El día en que la madre de Clarita murió fue luminoso. Radiante. El funeral, concurrido. La hija pequeña estaba embarazada —un chico— y ella ya tenía una niña de seis meses. Potola, risueña y sin pelo. El día en que su padre murió —treinta y dos años antes— era frío y oscuro. No recuerda si llovía, solo recuerda que fue su tía quien cuidó de ella. Vio pasar el féretro y, con él, a toda la familia. No lloró. Ni una lágrima.
En la iglesia, todo eran durezas. La madera de los bancos, las palabras del cura, la mirada de amigos y familiares. Clarita solo pensaba en lo mucho que le colgaban las piernas. Los demás se morían de pena. Tres niños huérfanos de padre, la mayor de casi cinco años y la pequeña con uno recién cumplido. Qué injusto, qué habitual en el pueblo.
Su padre le decía muchas cosas: que si se portaba mal dormiría en el gallinero; lo feliz que le hacía que leyera libros de mayores; que el chupete se había perdido y a partir de ahora tendría que dormir sin él; que si se cortaba el pelo crecería más fuerte. Tuvo poco tiempo para decirlas, pero las que dijo aún las recuerda. Él volvía a casa muy tarde, pero siempre traía tesoros. La mayoría de las veces eran cacahuetes. Clarita los escondía para el día siguiente. Y todos fingían que era una sorpresa cuando se despertaban por la mañana.

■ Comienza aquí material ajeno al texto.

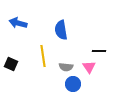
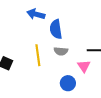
blue arrow: (18, 23) -> (36, 14), moved
gray semicircle: (66, 67) -> (61, 51), moved

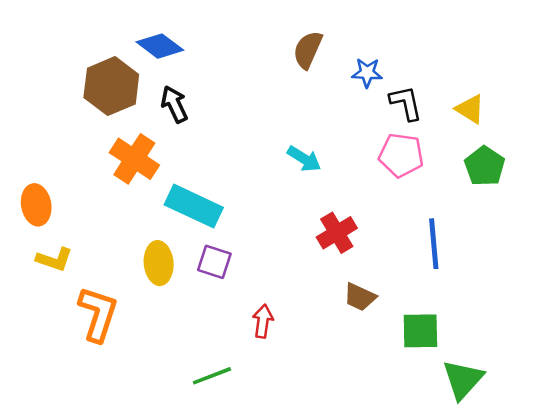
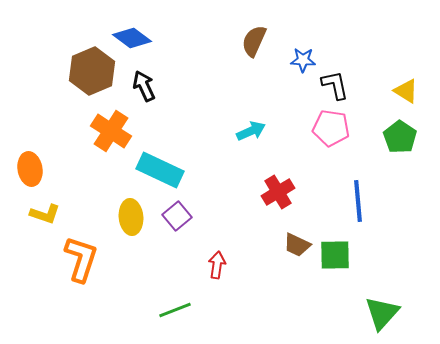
yellow triangle: (470, 109) -> (406, 91), moved
cyan arrow: (304, 159) -> (251, 131), turned -56
purple square: (214, 262) -> (177, 216), turned 32
green square: (420, 331) -> (335, 255), moved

El paseíllo hasta el cementerio fue en silencio. Hasta los sollozos parecían una falta de respeto. Allí, entre panteones venidos a menos y lápidas poco cuidadas, donde hacía décadas que nadie llevaba flores y los chavales se colaban para robar lo que fuera. A Clarita no le dejaron entrar. Tampoco lloró entonces. Sabía que era un día triste, aunque no sabía por qué. La ausencia del padre no sería evidente hasta varios días después. Nadie le escondía ya caramelos bajo la servilleta. ¿Sobre los pies de quien bailaría ahora?

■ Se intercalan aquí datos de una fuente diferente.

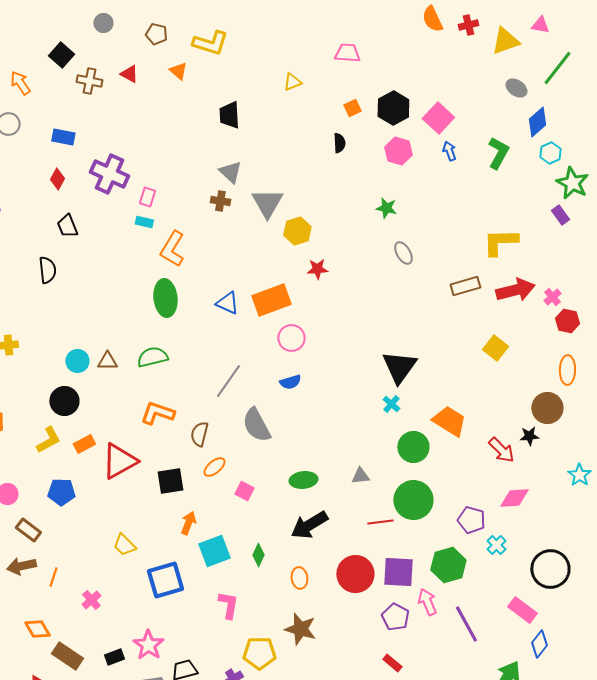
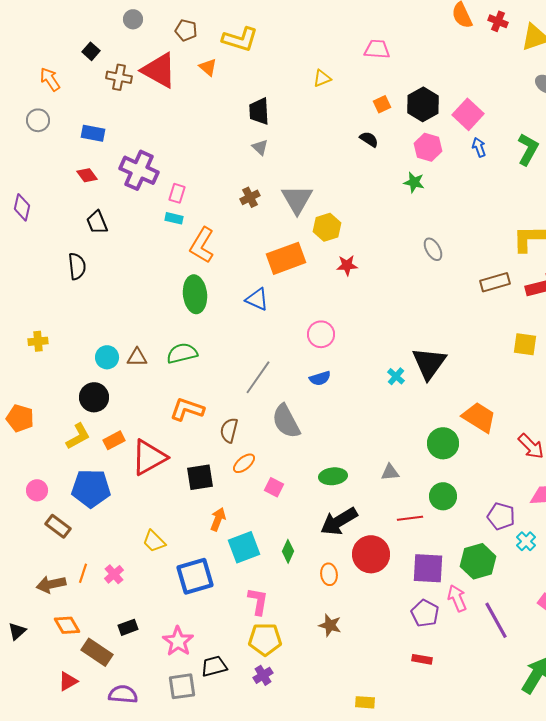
red cross: (468, 25) -> (498, 21), turned 36
black square: (61, 55) -> (91, 51), size x0.7
red triangle: (129, 74) -> (159, 70), size x2.0
black semicircle: (339, 143) -> (369, 139), turned -54
gray triangle: (230, 172) -> (260, 147), moved, size x0.7
red diamond: (57, 179) -> (87, 175), turned -65
brown cross: (220, 201) -> (250, 197), turned -36
green star: (386, 208) -> (414, 182), moved
orange rectangle: (271, 300) -> (286, 258), moved
yellow square: (495, 348) -> (525, 344), turned -30
cyan cross: (391, 404) -> (396, 376), moved
blue pentagon: (61, 492) -> (91, 488), size x1.4
green circle: (413, 500) -> (443, 496), size x0.7
brown arrow: (21, 566) -> (51, 584), moved
red circle: (355, 574) -> (371, 554), moved
pink cross: (91, 600) -> (114, 574), moved
brown star: (300, 629) -> (330, 625), size x0.7
yellow pentagon: (259, 653) -> (265, 639), moved
black rectangle: (114, 657) -> (128, 627), moved
red rectangle: (392, 663) -> (422, 659), turned -30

Sobre los de su madre, que se tragó la tristeza en cuando entraron en casa. No la vieron ni la verían caer hasta tres décadas después, cuando, con 50 años, su mente dijo basta y empezó a olvidarlo todo. Igual la pena tardó en brotarle, o llevaba tanto tiempo escondida que por algún sitio tuvo que salir. El crac coincidió con el nacimiento de su nieta. Ese día, como lo sería, tres meses después, el de su muerte, fue brillante. Esperaba ansiosa su llegada y los padres la traían envuelta en una manta blanca. Qué morena y pequeña ella. Qué orgullosos y contentos ellos.
Dicen que los niños muy pequeños no tienen recuerdos, pero Clarita no se olvida de la mesa amarilla de la cocina, de los billetes verdes y azules en la mano de su padre, de amama en el arroyo con el hatillo, de su hermano no hermano, de la muerte y de la pérdida de memoria, de las monjas del colegio, del primer libro que leyó, del diente que se comió el burro, del olor a leche y de las cenas de pensamiento.